***** DATASET EXTRACT
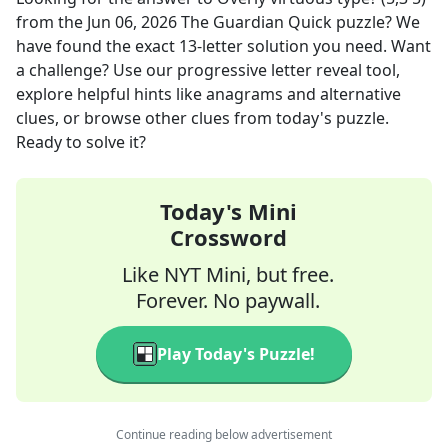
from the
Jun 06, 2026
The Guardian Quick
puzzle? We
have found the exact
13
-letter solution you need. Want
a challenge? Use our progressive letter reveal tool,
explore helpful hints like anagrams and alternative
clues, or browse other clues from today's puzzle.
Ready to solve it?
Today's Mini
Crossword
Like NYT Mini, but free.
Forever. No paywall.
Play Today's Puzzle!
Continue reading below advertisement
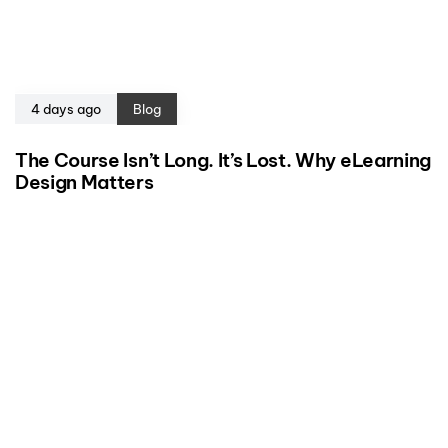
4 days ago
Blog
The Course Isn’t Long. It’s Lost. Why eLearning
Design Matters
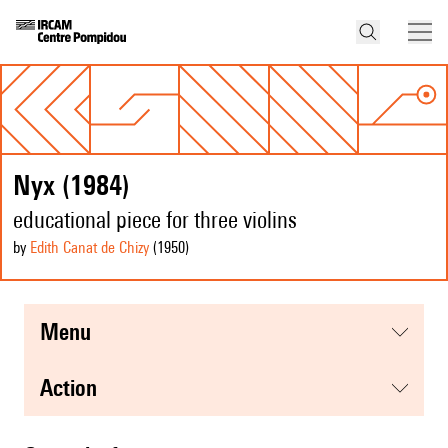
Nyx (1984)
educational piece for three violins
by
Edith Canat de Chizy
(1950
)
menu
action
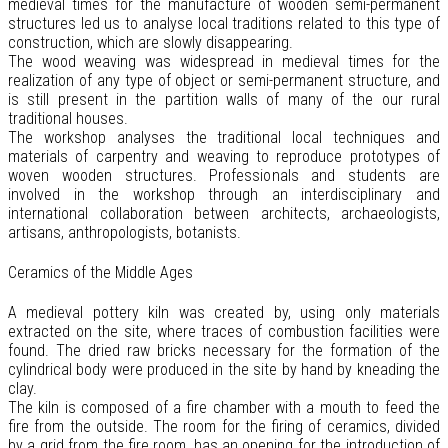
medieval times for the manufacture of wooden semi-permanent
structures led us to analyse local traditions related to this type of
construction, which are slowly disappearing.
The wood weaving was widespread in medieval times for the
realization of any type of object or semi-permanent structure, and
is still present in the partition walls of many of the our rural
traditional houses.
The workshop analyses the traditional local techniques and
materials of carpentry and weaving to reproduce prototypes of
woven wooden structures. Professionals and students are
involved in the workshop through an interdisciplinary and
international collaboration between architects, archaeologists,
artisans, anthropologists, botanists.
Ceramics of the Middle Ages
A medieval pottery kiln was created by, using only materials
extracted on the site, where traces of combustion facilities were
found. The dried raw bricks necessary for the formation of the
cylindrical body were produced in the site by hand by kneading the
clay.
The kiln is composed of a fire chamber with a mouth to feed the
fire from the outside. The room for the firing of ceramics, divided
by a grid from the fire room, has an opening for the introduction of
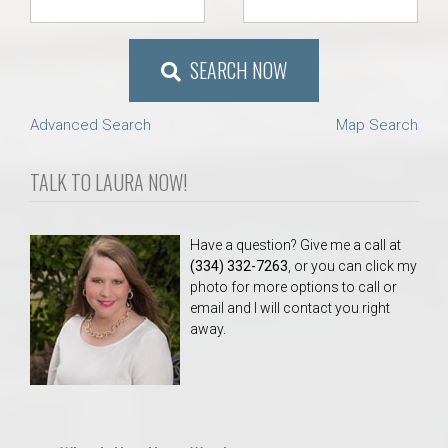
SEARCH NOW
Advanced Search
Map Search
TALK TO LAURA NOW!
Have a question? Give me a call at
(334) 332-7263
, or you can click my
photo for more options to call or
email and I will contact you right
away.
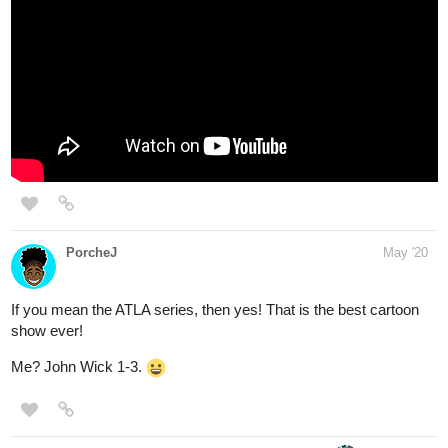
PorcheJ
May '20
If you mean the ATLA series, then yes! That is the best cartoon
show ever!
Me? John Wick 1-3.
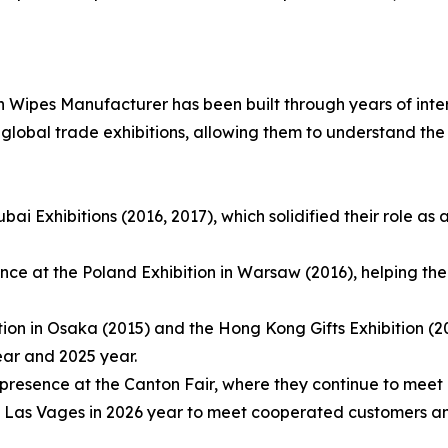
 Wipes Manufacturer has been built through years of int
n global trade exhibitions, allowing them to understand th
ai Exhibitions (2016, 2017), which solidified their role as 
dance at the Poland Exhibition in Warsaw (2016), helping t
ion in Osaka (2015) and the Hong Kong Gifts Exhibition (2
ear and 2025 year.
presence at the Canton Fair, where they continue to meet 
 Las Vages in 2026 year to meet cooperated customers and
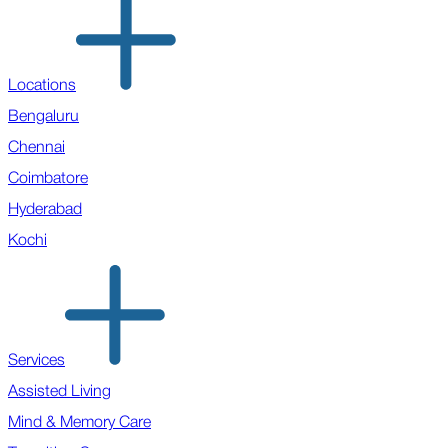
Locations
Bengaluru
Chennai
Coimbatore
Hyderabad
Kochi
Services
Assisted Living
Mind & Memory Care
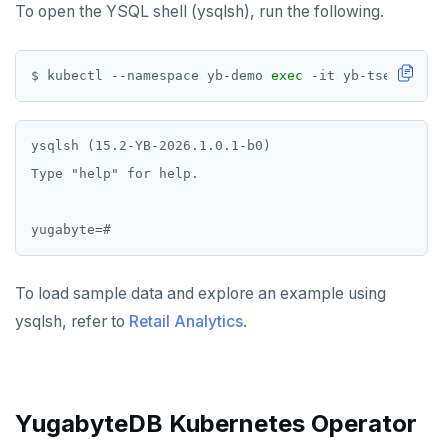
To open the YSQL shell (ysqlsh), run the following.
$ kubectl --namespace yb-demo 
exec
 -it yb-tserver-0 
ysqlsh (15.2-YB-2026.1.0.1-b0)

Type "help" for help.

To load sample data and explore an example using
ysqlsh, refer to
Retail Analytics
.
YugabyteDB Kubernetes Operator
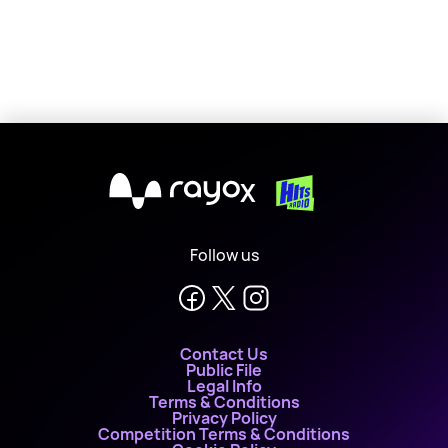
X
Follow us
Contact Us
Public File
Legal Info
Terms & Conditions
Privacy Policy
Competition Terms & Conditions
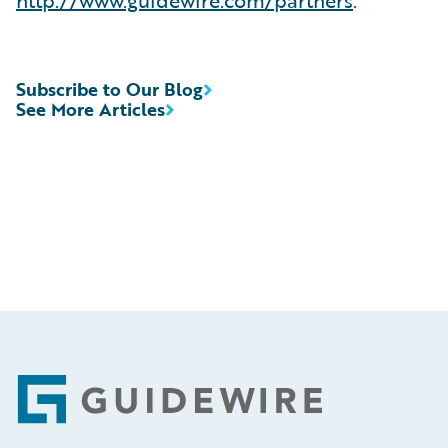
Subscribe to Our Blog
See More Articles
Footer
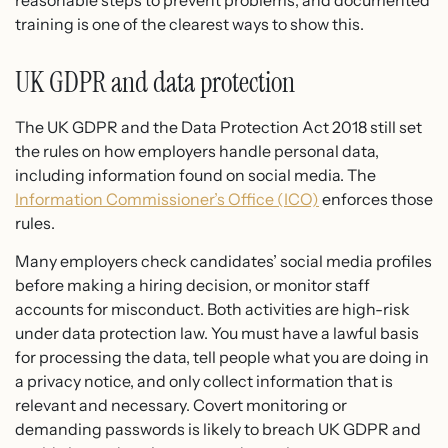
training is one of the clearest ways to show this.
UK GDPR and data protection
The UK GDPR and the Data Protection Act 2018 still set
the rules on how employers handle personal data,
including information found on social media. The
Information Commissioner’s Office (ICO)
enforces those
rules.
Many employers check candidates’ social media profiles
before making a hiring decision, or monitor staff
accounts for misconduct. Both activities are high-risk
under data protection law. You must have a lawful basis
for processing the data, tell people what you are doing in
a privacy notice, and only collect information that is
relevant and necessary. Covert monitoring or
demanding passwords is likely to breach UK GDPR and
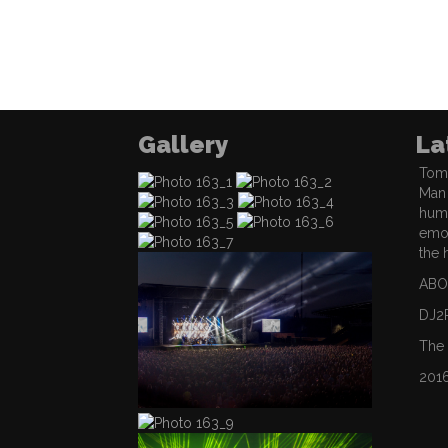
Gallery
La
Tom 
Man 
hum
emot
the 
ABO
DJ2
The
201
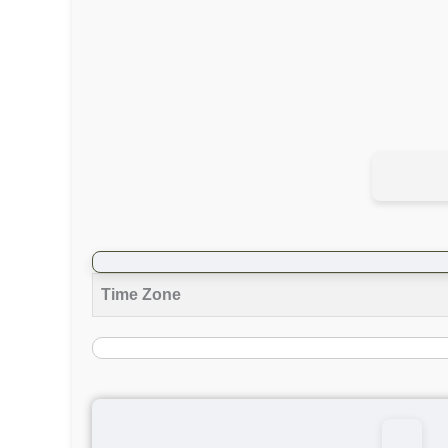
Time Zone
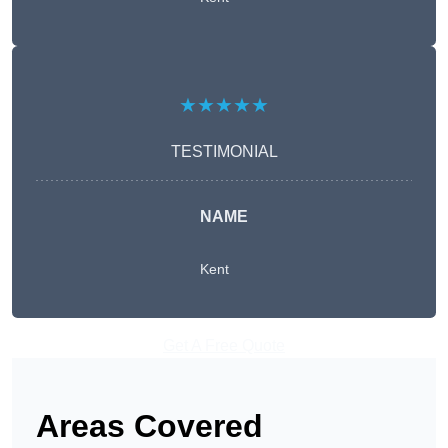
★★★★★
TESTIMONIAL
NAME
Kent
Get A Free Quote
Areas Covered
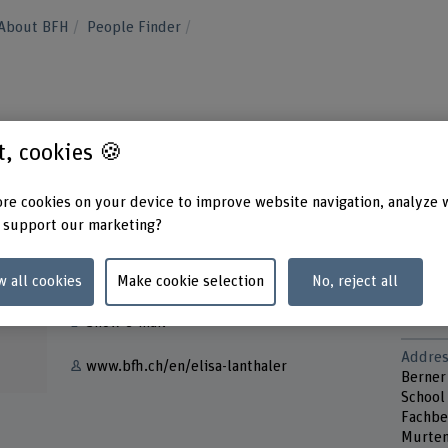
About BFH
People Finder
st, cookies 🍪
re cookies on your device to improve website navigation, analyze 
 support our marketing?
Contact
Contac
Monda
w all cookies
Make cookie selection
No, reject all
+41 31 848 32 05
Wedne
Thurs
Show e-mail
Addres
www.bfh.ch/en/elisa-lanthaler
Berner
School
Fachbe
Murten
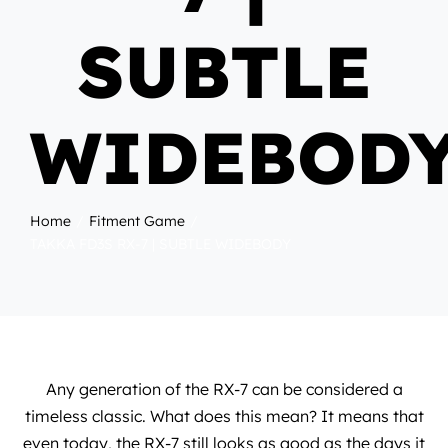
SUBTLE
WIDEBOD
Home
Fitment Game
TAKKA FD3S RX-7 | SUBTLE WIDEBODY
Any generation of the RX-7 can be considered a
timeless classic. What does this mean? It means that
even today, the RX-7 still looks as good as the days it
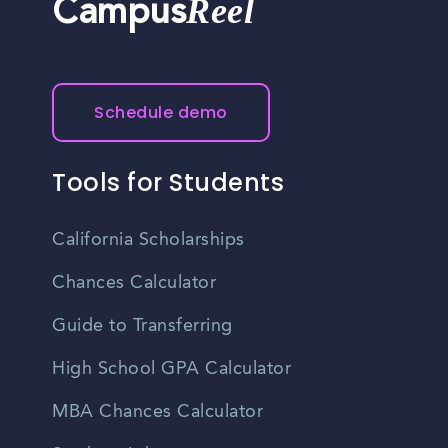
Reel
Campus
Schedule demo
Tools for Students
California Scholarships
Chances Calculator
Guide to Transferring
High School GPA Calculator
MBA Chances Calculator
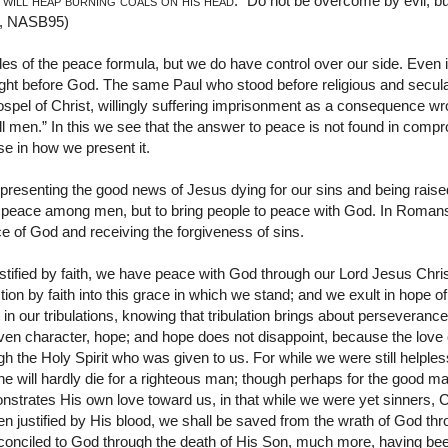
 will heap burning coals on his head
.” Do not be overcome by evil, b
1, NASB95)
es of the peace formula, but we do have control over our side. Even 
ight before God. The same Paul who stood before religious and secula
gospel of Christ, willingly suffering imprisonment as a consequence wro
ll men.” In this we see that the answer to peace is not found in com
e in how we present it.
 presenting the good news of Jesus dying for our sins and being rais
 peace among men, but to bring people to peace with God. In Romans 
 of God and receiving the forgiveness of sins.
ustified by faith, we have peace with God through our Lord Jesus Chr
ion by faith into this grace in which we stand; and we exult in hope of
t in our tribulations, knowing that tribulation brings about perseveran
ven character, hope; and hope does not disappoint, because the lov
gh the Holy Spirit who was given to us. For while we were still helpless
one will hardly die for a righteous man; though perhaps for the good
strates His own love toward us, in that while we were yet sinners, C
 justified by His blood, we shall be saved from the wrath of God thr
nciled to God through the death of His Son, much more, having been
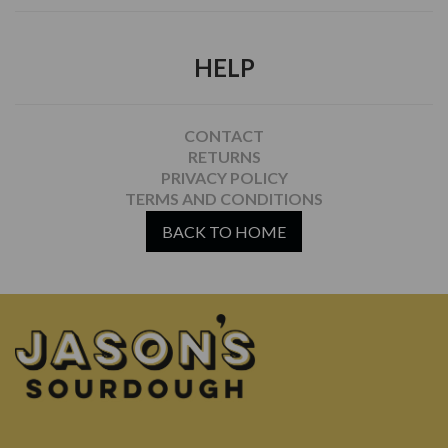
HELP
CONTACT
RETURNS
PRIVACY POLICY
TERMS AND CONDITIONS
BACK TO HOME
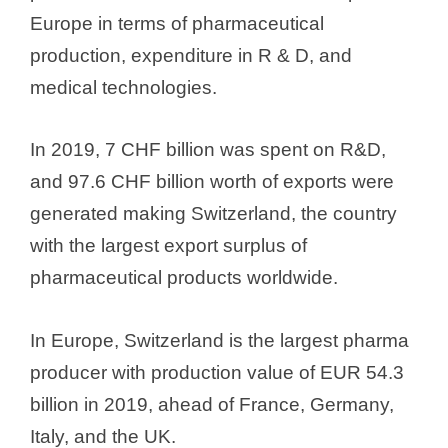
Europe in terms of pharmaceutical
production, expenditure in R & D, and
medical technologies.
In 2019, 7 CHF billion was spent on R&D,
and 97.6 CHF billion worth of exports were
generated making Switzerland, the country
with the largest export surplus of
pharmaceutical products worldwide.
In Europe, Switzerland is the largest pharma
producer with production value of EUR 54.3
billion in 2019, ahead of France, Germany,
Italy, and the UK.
**********
- TO DO
Output every record above exactly as written, but skip the pictures.

- WORKED SOLUTION
from the
Jun 06, 2026
The Guardian Quick
puzzle? We
have found the exact
13
-letter solution you need. Want
a challenge? Use our progressive letter reveal tool,
explore helpful hints like anagrams and alternative
clues, or browse other clues from today's puzzle.
Ready to solve it?
Today's Mini
Crossword
Like NYT Mini, but free.
Forever. No paywall.
Play Today's Puzzle!
Continue reading below advertisement
4 days ago
Blog
The Course Isn’t Long. It’s Lost. Why eLearning
Design Matters
Nyx (1984)
educational piece for three violins
by
Edith Canat de Chizy
(1950
)
menu
action
medieval times for the manufacture of wooden semi-permanent
structures led us to analyse local traditions related to this type of
construction, which are slowly disappearing.
The wood weaving was widespread in medieval times for the
realization of any type of object or semi-permanent structure, and
is still present in the partition walls of many of the our rural
traditional houses.
The workshop analyses the traditional local techniques and
materials of carpentry and weaving to reproduce prototypes of
woven wooden structures. Professionals and students are
involved in the workshop through an interdisciplinary and
international collaboration between architects, archaeologists,
artisans, anthropologists, botanists.
Ceramics of the Middle Ages
A medieval pottery kiln was created by, using only materials
extracted on the site, where traces of combustion facilities were
found. The dried raw bricks necessary for the formation of the
cylindrical body were produced in the site by hand by kneading the
clay.
The kiln is composed of a fire chamber with a mouth to feed the
fire from the outside. The room for the firing of ceramics, divided
by a grid from the fire room, has an opening for the introduction of
SEARCH NOW
Advanced Search
Map Search
TALK TO LAURA NOW!
Have a question? Give me a call at
(334) 332-7263
, or you can click my
photo for more options to call or
email and I will contact you right
away.
PorcheJ
May '20
If you mean the ATLA series, then yes! That is the best cartoon
show ever!
Me? John Wick 1-3.
 Wipes Manufacturer has been built through years of int
n global trade exhibitions, allowing them to understand th
ai Exhibitions (2016, 2017), which solidified their role as 
dance at the Poland Exhibition in Warsaw (2016), helping t
ion in Osaka (2015) and the Hong Kong Gifts Exhibition (2
ear and 2025 year.
presence at the Canton Fair, where they continue to meet 
 Las Vages in 2026 year to meet cooperated customers and
Locations
Bengaluru
Chennai
Coimbatore
Hyderabad
Kochi
Services
Assisted Living
Mind & Memory Care
To open the YSQL shell (ysqlsh), run the following.
$ kubectl --namespace yb-demo 
exec
 -it yb-tserver-0 
ysqlsh (15.2-YB-2026.1.0.1-b0)

Type "help" for help.

To load sample data and explore an example using
ysqlsh, refer to
Retail Analytics
.
YugabyteDB Kubernetes Operator
X
Follow us
Contact Us
Public File
Legal Info
Terms & Conditions
Privacy Policy
Competition Terms & Conditions
Subscribe to Our Blog
See More Articles
Footer
training is one of the clearest ways to show this.
UK GDPR and data protection
The UK GDPR and the Data Protection Act 2018 still set
the rules on how employers handle personal data,
including information found on social media. The
Information Commissioner’s Office (ICO)
enforces those
rules.
Many employers check candidates’ social media profiles
before making a hiring decision, or monitor staff
accounts for misconduct. Both activities are high-risk
under data protection law. You must have a lawful basis
for processing the data, tell people what you are doing in
a privacy notice, and only collect information that is
relevant and necessary. Covert monitoring or
demanding passwords is likely to breach UK GDPR and
Gallery
La
Tom 
Man 
hum
emot
the 
ABO
DJ2
The
201
Time Zone
★★★★★
TESTIMONIAL
NAME
Kent
Get A Free Quote
Areas Covered
About BFH
People Finder
st, cookies 🍪
re cookies on your device to improve website navigation, analyze 
 support our marketing?
Contact
Contac
Monda
w all cookies
Make cookie selection
No, reject all
+41 31 848 32 05
Wedne
Thurs
Show e-mail
Addres
www.bfh.ch/en/elisa-lanthaler
Berner
School
Fachbe
Murten
SUBTLE
WIDEBOD
Home
Fitment Game
TAKKA FD3S RX-7 | SUBTLE WIDEBODY
Any generation of the RX-7 can be considered a
timeless classic. What does this mean? It means that
even today, the RX-7 still looks as good as the days it
Reel
Campus
Schedule demo
Tools for Students
California Scholarships
Chances Calculator
Guide to Transferring
High School GPA Calculator
MBA Chances Calculator
 will heap burning coals on his head
.” Do not be overcome by evil, b
1, NASB95)
es of the peace formula, but we do have control over our side. Even 
ight before God. The same Paul who stood before religious and secula
gospel of Christ, willingly suffering imprisonment as a consequence wro
ll men.” In this we see that the answer to peace is not found in com
e in how we present it.
 presenting the good news of Jesus dying for our sins and being rais
 peace among men, but to bring people to peace with God. In Romans 
 of God and receiving the forgiveness of sins.
ustified by faith, we have peace with God through our Lord Jesus Chr
ion by faith into this grace in which we stand; and we exult in hope of
t in our tribulations, knowing that tribulation brings about perseveran
ven character, hope; and hope does not disappoint, because the lov
gh the Holy Spirit who was given to us. For while we were still helpless
one will hardly die for a righteous man; though perhaps for the good
strates His own love toward us, in that while we were yet sinners, C
 justified by His blood, we shall be saved from the wrath of God thr
nciled to God through the death of His Son, much more, having been
HELP
CONTACT
RETURNS
PRIVACY POLICY
TERMS AND CONDITIONS
BACK TO HOME
Europe in terms of pharmaceutical
production, expenditure in R & D, and
medical technologies.
In 2019, 7 CHF billion was spent on R&D,
and 97.6 CHF billion worth of exports were
generated making Switzerland, the country
with the largest export surplus of
pharmaceutical products worldwide.
In Europe, Switzerland is the largest pharma
producer with production value of EUR 54.3
billion in 2019, ahead of France, Germany,
Italy, and the UK.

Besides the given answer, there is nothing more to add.